* _What this task involves_
From the entries that follow, list every line in which the string "target" appears.

---------------

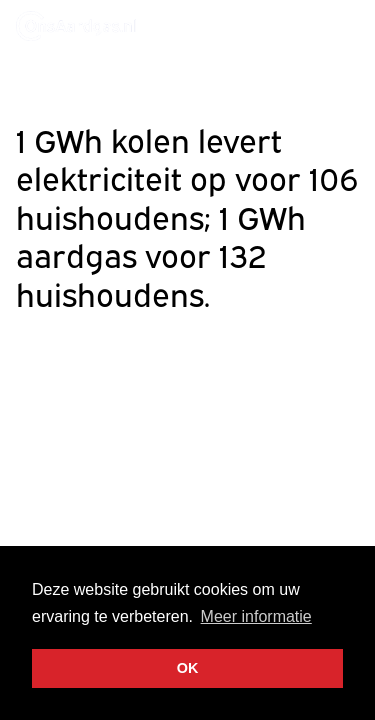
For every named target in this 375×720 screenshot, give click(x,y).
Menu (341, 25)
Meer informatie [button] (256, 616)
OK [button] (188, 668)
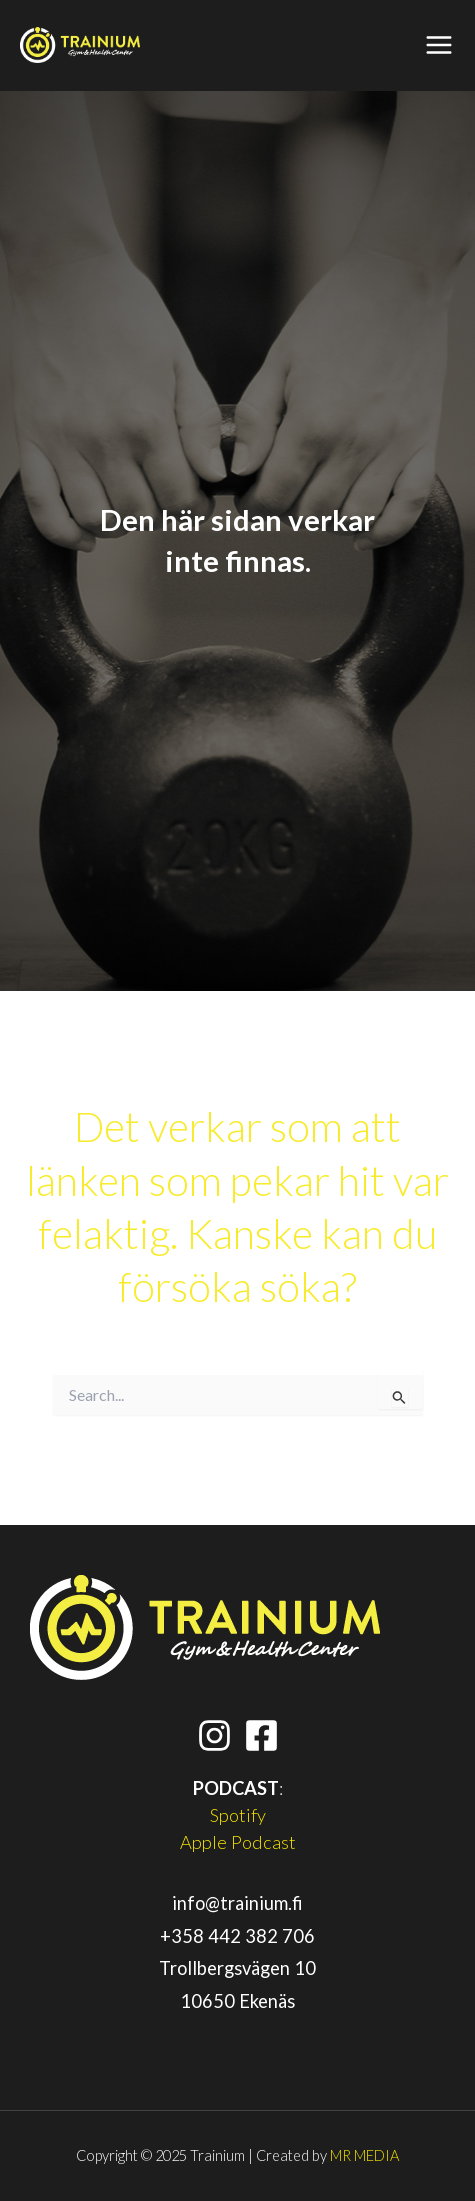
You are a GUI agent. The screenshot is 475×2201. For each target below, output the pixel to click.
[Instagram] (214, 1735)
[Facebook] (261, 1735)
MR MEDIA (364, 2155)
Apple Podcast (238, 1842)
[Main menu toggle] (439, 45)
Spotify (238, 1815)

---------------

* _Completed exercise_
For every named target in this 375×720 screenshot, give click(x,y).
You are a GUI agent. The screenshot is 475×2201. For each target below, output the pixel to click.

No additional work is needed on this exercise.